Identification of differentially expressed proteins in ovarian cancer using high-density protein microarrays

Abstract

Ovarian cancer is a leading cause of deaths, yet many aspects of the biology of the disease and a routine means of its detection are lacking. We have used protein microarrays and autoantibodies from cancer patients to identify proteins that are aberrantly expressed in ovarian tissue. Sera from 30 cancer patients and 30 healthy individuals were used to probe microarrays containing 5,005 human proteins. Ninety-four antigens were identified that exhibited enhanced reactivity from sera in cancer patients relative to control sera. The differential reactivity of four antigens was tested by using immunoblot analysis and tissue microarrays. Lamin A/C, SSRP1, and RALBP1 were found to exhibit increased expression in the cancer tissue relative to controls. The combined signals from multiple antigens proved to be a robust test to identify cancerous ovarian tissue. These antigens were also reactive with tissue from other types of cancer and thus are not specific to ovarian cancer. Overall our studies identified candidate tissue marker proteins for ovarian cancer and demonstrate that protein microarrays provide a powerful approach to identify proteins aberrantly expressed in disease states.

Fig. 1.

Identification of tumor-associated autoantibodies and targeted protein antigens. (A) A protein microarray comprising 5,005 GST fusion proteins probed with anti-GST antibody. (B and C) Proteins visualized with anti-GST antibody (B) or with serum from ovarian cancer patients and healthy women (C). White boxes, positive and negative controls; green boxes, reactive proteins.

Fig. 2.

Immunoblot analysis of candidate tumor markers. (A) Filters spotted with protein lysates were probed with anti-lamin A/C (Top) and SSRPI (Middle) antibodies.
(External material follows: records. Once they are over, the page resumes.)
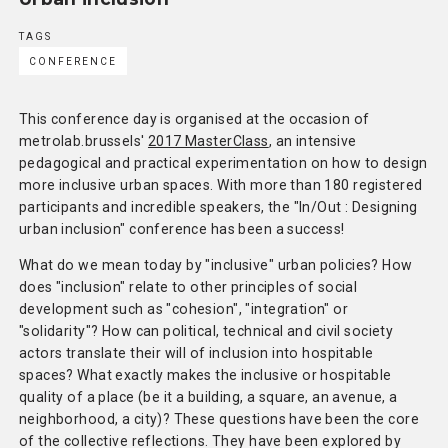
TAGS
CONFERENCE
This conference day is organised at the occasion of
metrolab.brussels'
2017 MasterClass
, an intensive
pedagogical and practical experimentation on how to design
more inclusive urban spaces. With more than 180 registered
participants and incredible speakers, the "In/Out : Designing
urban inclusion" conference has been a success!
What do we mean today by "inclusive" urban policies? How
does "inclusion" relate to other principles of social
development such as "cohesion", "integration" or
"solidarity"? How can political, technical and civil society
actors translate their will of inclusion into hospitable
spaces? What exactly makes the inclusive or hospitable
quality of a place (be it a building, a square, an avenue, a
neighborhood, a city)? These questions have been the core
of the collective reflections. They have been explored by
The tissue origin of each sample is shown in the key (Bottom). (B) Western blot analysis of healthy and diseased ovarian tissue using antibodies specific for proteins lamin A/C (Upper) and p53 (Lower).

Fig. 3.

Identification of differentially expressed proteins in ovarian cancer. (A–C) Representative examples of staining of tissue microarrays containing tumor tissue and healthy tissue taken 1.5 cm apart were probed with antibodies specific for lamin A/C (A), SSRP1 (B), or CA-125 (C). In each staining, diseased tissue (upper row in pair) is compared with healthy tissue (lower row in pair). A full set of tissue staining images can be found in SI Figs. 7–10. (D) Staining scores for patients from both matched and unmatched tissue microarray cores. Open bars represent scoring for matched samples, and filled bars represent unmatched samples. Cancerous tissue samples are left of the red medial vertical line, and healthy tissue samples are on the right.

Fig. 4.

Staining for lamin A/C and RALBP1 in ovarian tissue sections. (Magnification: ×40.) Note intense staining of epithelial cells (long arrows) for RALBP1 and low staining of stromal cells (short arrows). Lamin A/C is found in epithelial as well as in stromal cells.

Fig. 5.

Tissue microarray analysis of different-stage ovarian tumor tissue. Microarrays containing representative tissue from stage II, stage III, and stage IV tumors were probed for lamin A/C (A), SSRP1 (B), and CA-125 (C). Staining of positive and negative control samples was performed in a separate parallel experiment. Representative images are shown. Total tissue samples for each stage: stage II, 7; stage III, 24; stage IV, 13. Complete sets of tissue staining images can be found in SI Figs. 7–10.

Fig. 6.

Candidate protein antigen distribution in other healthy and diseased tissues, probing for lamin A/C (A), SSRP1 (B), and RALBP1 (C). Three samples were analyzed for each tissue and disease state. Representative images are shown. Full sets of images are in SI Figs. 7–10.